Outlier Detection & General Questions
Code and Datasets
A scaffolding of the implementation is provided here.
Three datasets of varying size to test the implementations on are also provided.
Q1: Simple Nested Loop Algorithm
Definition: Outliers are the top n data elements whose
average distance to the k nearest neighbours is greatest.
Implement an algorithm which uses the above definition to detect
outliers in a dataset.
Q2: Nested Loop with Randomization and Pruning
Implement a variation of the above algorithm that makes use of pruning
and randomization to reduce the computational complexity.
- randomize the data X
- compute the outlier score for N data points
- for the remaining points
- iteratively compute the k nearest neighbours
- if the average distance is smaller then the weakest outlier score the point is a non-outlier
- update the top outliers and the weakest outlier score
Q3: Questions
The following are some questions you should now be able to answer:
- What are the main uses of PCA?
- How can you decide the number of principal components to use?
- What is a frequent item set and how can it be used to reduce the computational complexity of the a-priori algorithm?

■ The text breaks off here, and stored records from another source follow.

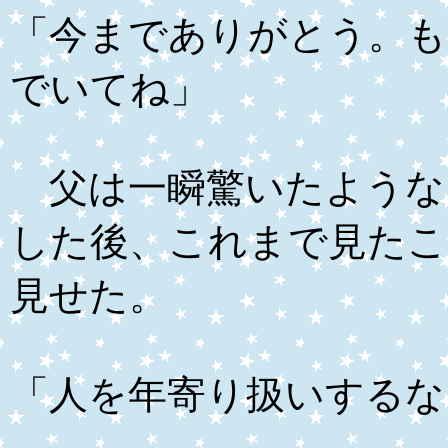
「今までありがとう。も
でいてね」
父は一瞬驚いたような
した後、これまで見たこ
見せた。
「人を年寄り扱いするな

- What's the formula for Bayes' theorem and why is it useful?
- How does K-means work and what are its drawbacks?
- How does supervised classification work?
- How does k nearest neighbour classifier differ from support vector machines?
- What is the conceptual difference between methods such as naive Bayes and logistic regression and others like svm and knn?
- What is the goal of outlier detection and why is it important?
- What are different types of methods for outlier detection? What are the advantages and disadvantages of these methods?